### Problem statement
A faithful copy of each entry below is expected, with the images removed.

(Extracted page text data)
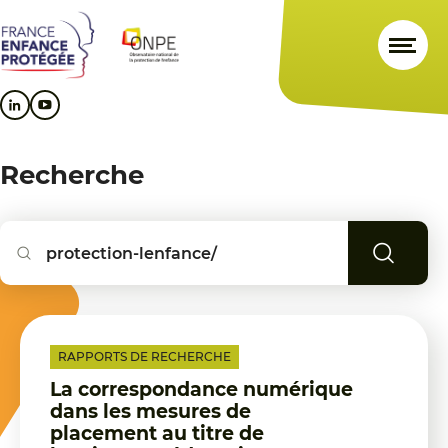
Aller
Aller
Aller
au
au
au
contenu
menu
pied
principal
principal
de
page
Recherche
Reche
RAPPORTS DE RECHERCHE
La correspondance numérique
dans les mesures de
placement au titre de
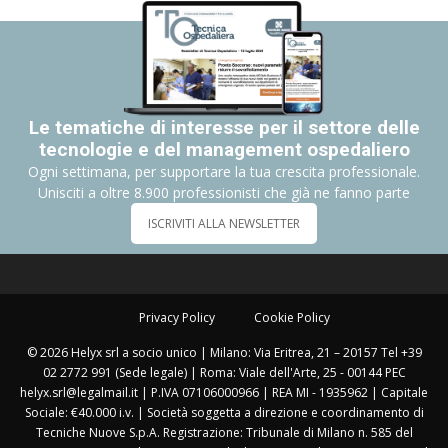
Le tematiche di interesse per il settore delle
tecnologie e del management ospedaliero
Ogni settimana, per supportare la tua crescita professionale.
Unisciti a oltre 8.900 professionisti che già ne fanno parte
ISCRIVITI ALLA NEWSLETTER
Privacy Policy
Cookie Policy
© 2026 Helyx srl a socio unico | Milano: Via Eritrea, 21 – 20157 Tel +39
02 2772 991 (Sede legale) | Roma: Viale dell'Arte, 25 - 00144 PEC
helyx.srl@legalmail.it | P.IVA 07106000966 | REA MI - 1935962 | Capitale
Sociale: €40.000 i.v. | Società soggetta a direzione e coordinamento di
Tecniche Nuove S.p.A. Registrazione: Tribunale di Milano n. 585 del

### Exercise output
Aller
Aller
Aller
au
au
au
contenu
menu
pied
principal
principal
de
page
Recherche
Reche
RAPPORTS DE RECHERCHE
La correspondance numérique
dans les mesures de
placement au titre de
Le tematiche di interesse per il settore delle
tecnologie e del management ospedaliero
Ogni settimana, per supportare la tua crescita professionale.
Unisciti a oltre 8.900 professionisti che già ne fanno parte
ISCRIVITI ALLA NEWSLETTER
Privacy Policy
Cookie Policy
© 2026 Helyx srl a socio unico | Milano: Via Eritrea, 21 – 20157 Tel +39
02 2772 991 (Sede legale) | Roma: Viale dell'Arte, 25 - 00144 PEC
helyx.srl@legalmail.it | P.IVA 07106000966 | REA MI - 1935962 | Capitale
Sociale: €40.000 i.v. | Società soggetta a direzione e coordinamento di
Tecniche Nuove S.p.A. Registrazione: Tribunale di Milano n. 585 del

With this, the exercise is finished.